Retrying failed flows - Introduction

dynamic insight has an automatic retry logic for failed flows due to for example timeouts, systems down, rate limits of an API or service that may be reached. This makes it very convenient that if something goes wrong along the way your data and any temporally generated data is stored and can be reused in order to continue where the routine Flow execution was unintentionally stopped.


Reasons for failure

  • Flow is setup or built incorrectly
  • Flow is built to process data in a certain way, but there may be data inconsistencies from time to time, as usual in data handling.
  • Systems or APIs that flows interact with may be down or temporarily out of service.
  • Systems or APIs may have rate limits allowing only a certain number of API calls per time unit, e.g. 100 per minute is often used.


How flow failure is handled - smart retries

Whenever a flow run fails, the following steps happen:

  1. The failed Flow will be put into the Flow Runs reporting table with the respective failure status ("error" by default). 

  2. The failed Flow Run (and its id) will be put into a queue of a queuing system where it is temporarily stored to be retried.
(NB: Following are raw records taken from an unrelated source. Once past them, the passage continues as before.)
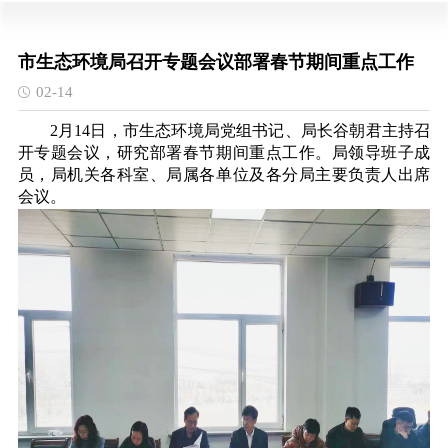
市生态环境局召开专题会议部署春节期间重点工作
02-14
2月14日，市生态环境局党组书记、局长谷朝君主持召
开专题会议，研究部署春节期间重点工作。局领导班子成
员，局机关各科室、局属各单位及各分局主要负责人出席
会议。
  3. The queued information will contain a description of the exact location where the flow run failed, be it inside a connector, or inside a looper, etc,, along with the intermediate variable results. This is important and special as it allows the following: If a flow failed during uploading 990 of 1000 contacts to e.g. your ERP, you don't have to re-run the whole flow once the error is resolved, but rather just the remaining 10 contacts.

  4. Then, a periodically executed retry-handler will try to continue the execution of a failed Flow at the exact place where it failed with best practice backoff timeouts of 1, 3, 10, 20 minutes time delay.

  5. After 4 unsuccessful retries the flow run will be finally marked as "error" and not retried anymore. Furthermore, the Flow is set form the status "live" to the status "paused", which means it doesn't run anymore and an email is sent to the user who created the flow informing about the failure.